Efficiently Visible-Light Driven Photoelectrocatalytic Oxidation of As(III) at Low Positive Biasing Using Pt/TiO(2) Nanotube Electrode

A constant current deposition method was selected to load highly dispersed Pt nanoparticles on TiO(2) nanotubes in this paper, to extend the excited spectrum range of TiO(2)-based photocatalysts to visible light. The morphology, elemental composition, and light absorption capability of as-obtained Pt/TiO(2) nanotubes electrodes were characterized by FE-SEM, energy dispersive spectrometer (EDS), X-ray photoelectron spectrometer (XPS), and UV-vis spectrometer. The photocatalytic and photoelectrocatalytic oxidation of As(III) using a Pt/TiO(2) nanotube arrays electrode under visible light (λ > 420 nm) irradiation were investigated in a divided anode/cathode electrolytic tank.
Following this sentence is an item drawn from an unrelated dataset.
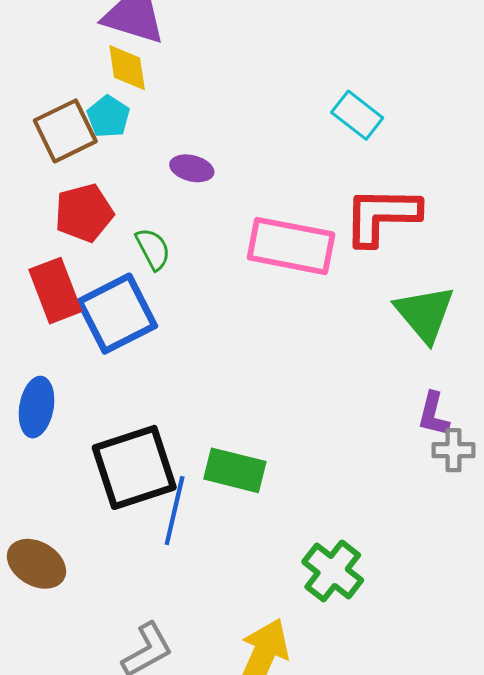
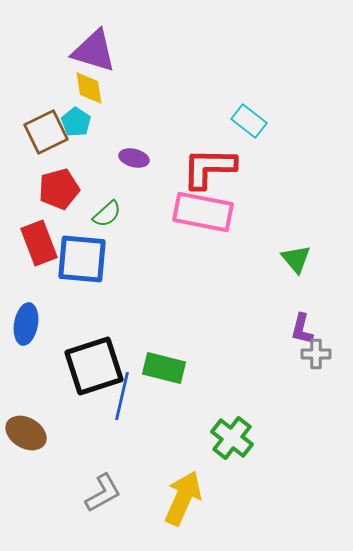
red L-shape: (382, 216) -> (209, 168), moved
green semicircle: (153, 249) -> (107, 214), turned 76
blue square: (117, 314) -> (82, 259), turned 32
green triangle: (425, 314) -> (296, 259), size x0.7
Compared with pure TiO(2) which had no As(III) oxidation capacity under visible light, Pt/TiO(2) nanotubes exhibited excellent visible-light photocatalytic performance toward As(III), even at dark condition. In anodic cell, As(III) could be oxidized with high efficiency by photoelectrochemical process with only 1.2 V positive biasing. Experimental results showed that photoelectrocatalytic oxidation process of As(III) could be well described by pseudo-first-order kinetic model. Rate constants depended on initial concentration of As(III), applied bias potential and solution pH. At the same time, it was interesting to find that in cathode cell, As(III) was also continuously oxidized to As(V). Furthermore, high-arsenic groundwater sample (25 m underground) with 0.32 mg/L As(III) and 0.35 mg/L As(V), which was collected from Daying Village, Datong basin, Northern China, could totally transform to As(V) after 200 min under visible light in this system.